Безрод, осторожно ворочая скрипучий ворот, достал ведро воды.

— Уже и забыл, как это, когда вся рожа тряпьём замотана, — размотал тканину, намочил, потёр, выжал. — Держи меня, не то в ведро нырну.

— С тебя станется. Морской хозяин в дядьках, как никак, — Стюжень пристроил светоч в кольцо на колодезном вороте, совлек с себя рубаху, присоседился к ведру с другой стороны. — Чего уставился?

Безрод смотрел-смотрел, а потом вдруг хитро подмигнул.

— А давай, кто пузыри запустит дольше?

— Балда! Ты же фыркаешь, как тюлень! Всех кругом перебудишь! А разбудишь меньшого Косарика, чую, тебе же и убаюкивать придётся! И вообще…

— Что?

— Ты точно воевода? У тебя на самом деле своих двое? Малец, тебе сколько лет?

— А ты точно верховный ворожец? — Сивый зачерпнул в ладони воды, склонился над ведром, усмехнулся. — «Я бы сам встал, да боюсь переко…»

Стюжень, мрачно улыбаясь, положил ручищу Безроду на затылок и посунул в ведро. Тот не сопротивлялся и наружу не рвался, но когда через мгновение вода забулькала, и пошли донельзя довольные пузыри, старик за волосы вытянул Сивого наружу.

— Бу-бу-бу-бу-бу, — «страшный душегуб» надувал губы и в брызгах смешно косил снизу вверх.

— Цыц, бестолочь! — шикнул верховный. — Мальца разбудишь!


— Тот дядька с порубленным лицом победил, — старший сын Косарика, уже засыпая в колыбели, шепнул отцу на ухо. — Он смешнее пускал пузыри в ведре. А старый вообще не пускал. Я видел!

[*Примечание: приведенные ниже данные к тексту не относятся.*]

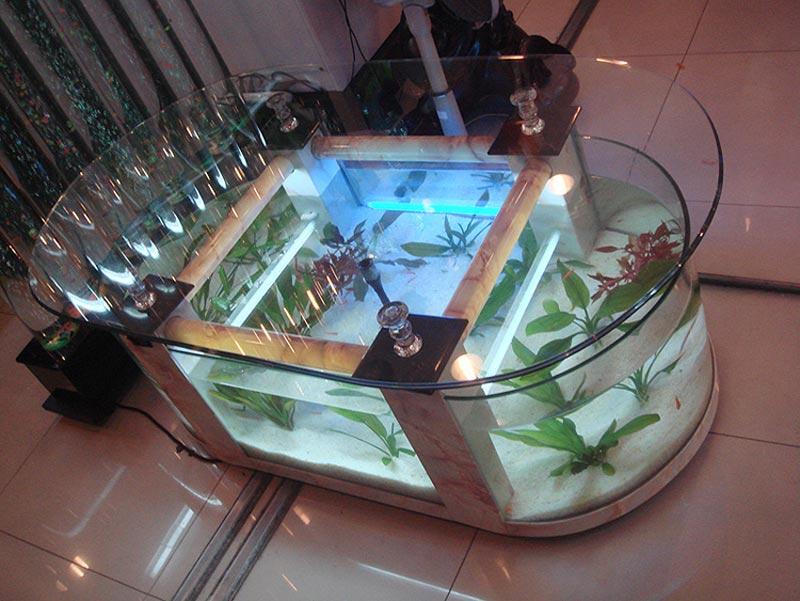 Identify the location of black cord. Image resolution: width=800 pixels, height=601 pixels. (166, 437).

— Дядьку лихие ранили, — так же шепотом ответил стражник, подтыкая одеяльце. — Когда раны заживут, он будет ходить без повязки.

— У него старые рубцы, — отмахнул рукой мальчишка — ничего папка не понимает. — Все давно зажило. Вот такенные толстые! Как палец!

Косарик, тяжело сглатывая, вытер со лба испарину. Эко служивый тебя в пот швырнуло, сущее мгновение и ты весь мокрый. Весь! И внутри оборвалось, ровно в пропасть сбросили. Встать хочешь, а ноги не слушаются.

— Где рубцы? — спросил шепотом. Не оттого, что спят все, а разбудить жаль — просто голос от жути не идёт. Ужом выползает из глотки, такой же тягучий и неслышный.

Мальчишка нарисовал пальчиком прямо по лицу отца. Здесь, здесь, и здесь.

— А ещё тута, — показал на лоб.

— Показалось, — Косарик ухватился за последнюю надежду. — Светоч больно тускл. Видно плохо. Померещилось тебе, Пестря.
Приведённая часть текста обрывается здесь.